Saved data entries
===

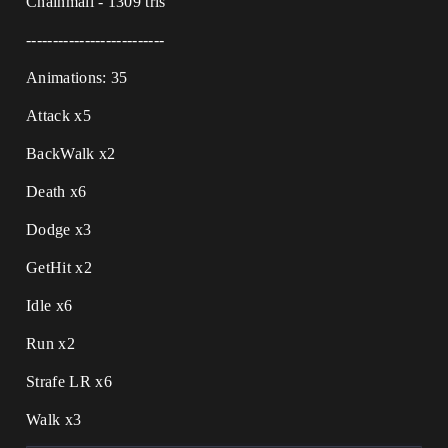
Chainmail - 1309 tris
--------------------------
Animations: 35
Attack x5
BackWalk x2
Death x6
Dodge x3
GetHit x2
Idle x6
Run x2
Strafe LR x6
Walk x3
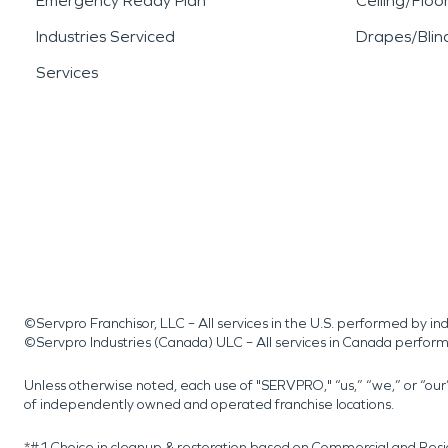
Emergency Ready Plan
Ceiling/Floo
Industries Serviced
Drapes/Blin
Services
©Servpro Franchisor, LLC – All services in the U.S. performed by 
©Servpro Industries (Canada) ULC – All services in Canada perfor
Unless otherwise noted, each use of "SERVPRO," “us,” “we,” or “ou
of independently owned and operated franchise locations.
*#1 Choice in cleanup & restoration based on Commercial and Resi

===

WORK TO BE COMPLETED:
Please retype the records above starting with the line that contains "in Canada perfor" and stopping after the last line, changing nothing.

RESPONSE:
©Servpro Industries (Canada) ULC – All services in Canada perfor
Unless otherwise noted, each use of "SERVPRO," “us,” “we,” or “ou
of independently owned and operated franchise locations.
*#1 Choice in cleanup & restoration based on Commercial and Resi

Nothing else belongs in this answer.